» **THE PROBLEM**: Collect all lines from the records below that include the word "край".
*** Begin section ***
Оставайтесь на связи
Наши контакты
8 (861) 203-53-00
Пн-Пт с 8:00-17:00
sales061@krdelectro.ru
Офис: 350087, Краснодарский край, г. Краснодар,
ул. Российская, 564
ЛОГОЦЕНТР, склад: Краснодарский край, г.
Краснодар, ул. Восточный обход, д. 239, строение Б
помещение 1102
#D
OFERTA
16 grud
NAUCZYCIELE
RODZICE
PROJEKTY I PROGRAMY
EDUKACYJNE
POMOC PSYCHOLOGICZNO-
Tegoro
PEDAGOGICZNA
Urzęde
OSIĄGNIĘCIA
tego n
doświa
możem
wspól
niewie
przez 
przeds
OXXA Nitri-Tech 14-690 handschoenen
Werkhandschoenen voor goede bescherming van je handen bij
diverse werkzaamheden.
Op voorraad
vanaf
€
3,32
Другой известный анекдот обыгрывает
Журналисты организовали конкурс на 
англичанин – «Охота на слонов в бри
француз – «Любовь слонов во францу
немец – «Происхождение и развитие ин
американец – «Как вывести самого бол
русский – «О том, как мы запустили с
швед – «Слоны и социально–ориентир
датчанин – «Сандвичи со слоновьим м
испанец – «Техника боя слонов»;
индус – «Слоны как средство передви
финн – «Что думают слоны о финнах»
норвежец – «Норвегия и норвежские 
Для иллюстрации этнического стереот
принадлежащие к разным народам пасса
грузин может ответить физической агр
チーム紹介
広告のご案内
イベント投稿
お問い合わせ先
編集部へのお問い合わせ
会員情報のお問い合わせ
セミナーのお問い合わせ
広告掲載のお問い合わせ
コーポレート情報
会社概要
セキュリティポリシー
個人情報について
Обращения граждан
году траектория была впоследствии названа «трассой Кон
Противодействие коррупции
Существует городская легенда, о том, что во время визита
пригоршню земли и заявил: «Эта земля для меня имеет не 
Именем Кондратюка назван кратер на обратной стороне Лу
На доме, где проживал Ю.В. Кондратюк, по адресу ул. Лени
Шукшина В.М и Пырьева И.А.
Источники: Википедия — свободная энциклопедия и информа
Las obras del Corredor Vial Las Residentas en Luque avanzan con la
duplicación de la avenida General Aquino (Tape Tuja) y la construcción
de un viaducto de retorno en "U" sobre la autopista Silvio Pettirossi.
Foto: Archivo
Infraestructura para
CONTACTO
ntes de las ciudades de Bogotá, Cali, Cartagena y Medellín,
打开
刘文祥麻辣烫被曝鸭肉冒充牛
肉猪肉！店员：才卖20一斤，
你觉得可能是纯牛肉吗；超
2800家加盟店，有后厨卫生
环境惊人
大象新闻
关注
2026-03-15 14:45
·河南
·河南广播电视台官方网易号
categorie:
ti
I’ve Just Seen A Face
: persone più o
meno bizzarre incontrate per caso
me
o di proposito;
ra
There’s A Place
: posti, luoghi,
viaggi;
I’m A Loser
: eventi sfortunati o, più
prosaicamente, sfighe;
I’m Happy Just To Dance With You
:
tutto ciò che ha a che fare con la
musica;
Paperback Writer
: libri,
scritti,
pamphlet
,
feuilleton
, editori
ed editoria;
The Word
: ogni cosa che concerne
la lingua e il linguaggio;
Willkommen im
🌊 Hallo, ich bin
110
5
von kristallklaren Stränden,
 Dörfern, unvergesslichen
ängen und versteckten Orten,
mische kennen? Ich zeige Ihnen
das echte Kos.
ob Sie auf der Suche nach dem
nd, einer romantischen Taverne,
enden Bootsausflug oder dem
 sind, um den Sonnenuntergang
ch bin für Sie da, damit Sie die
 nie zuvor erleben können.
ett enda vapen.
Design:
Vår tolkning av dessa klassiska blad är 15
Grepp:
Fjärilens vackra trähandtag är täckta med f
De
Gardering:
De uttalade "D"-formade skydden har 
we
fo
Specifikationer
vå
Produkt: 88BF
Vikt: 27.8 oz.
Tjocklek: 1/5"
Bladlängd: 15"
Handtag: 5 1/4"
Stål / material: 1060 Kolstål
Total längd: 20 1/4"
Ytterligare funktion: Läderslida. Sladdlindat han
*** End section ***
» **ANSWER**:
Офис: 350087, Краснодарский край, г. Краснодар,
ЛОГОЦЕНТР, склад: Краснодарский край, г.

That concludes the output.